Even as the buzz around names of probable Maharashtra chief ministerial candidates from various parties grows, the list does not include a single woman leader. Electoral trends from the three previous state polls show that women politicians have not even received adequate representation in the assembly.
The strength of women in the 288-member lower house has remained stagnant at 11-12 legislators for the past 15 years. The reason being women have been only 4.2% to 5.9% of the total candidates contesting the polls.
With the high-stakes Maharashtra assembly polls about a month away, HT did a scrutiny of data from the last three assembly polls – 1999, 2004 and 2009 – which revealed that political parties, including Congress, NCP, BJP and Shiv Sena, have been handing out limited tickets to women leaders.

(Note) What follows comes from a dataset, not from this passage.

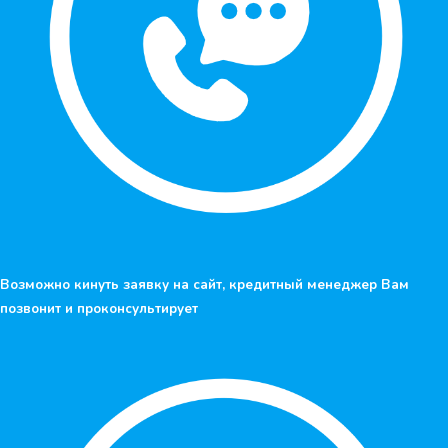
Возможно кинуть заявку на сайт, кредитный менеджер Вам
позвонит и проконсультирует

Despite having implemented the 50% reservation for women in local self-government bodies such as civic corporations, the four main political parties have together not given more than 25 to 35 seats to women politicians in the three elections. And, this has little to do with their chances of winning.
In 1999, of the 2,006 total candidates, only 86 were women, with 25 from the four big parties. In the 2009 polls, the total number of candidates increased to 3,348 and there were 211 women who were given tickets. The four big parties had 35 women candidates. The Congress, in 2009, had 14 women in their 170 candidates, highest in the last 15 years. However, it still is just 8.2%.
Statistics reflect the onground situation in all parties, with only handful of women in top rung leadership roles. In the past, the Congress has had three women as state presidents – Premalakaki Chavan (mother of CM Prithviraj Chavan), Pratibha Patil and Prabha Rau – but the party no longer has women in the top rung state leadership.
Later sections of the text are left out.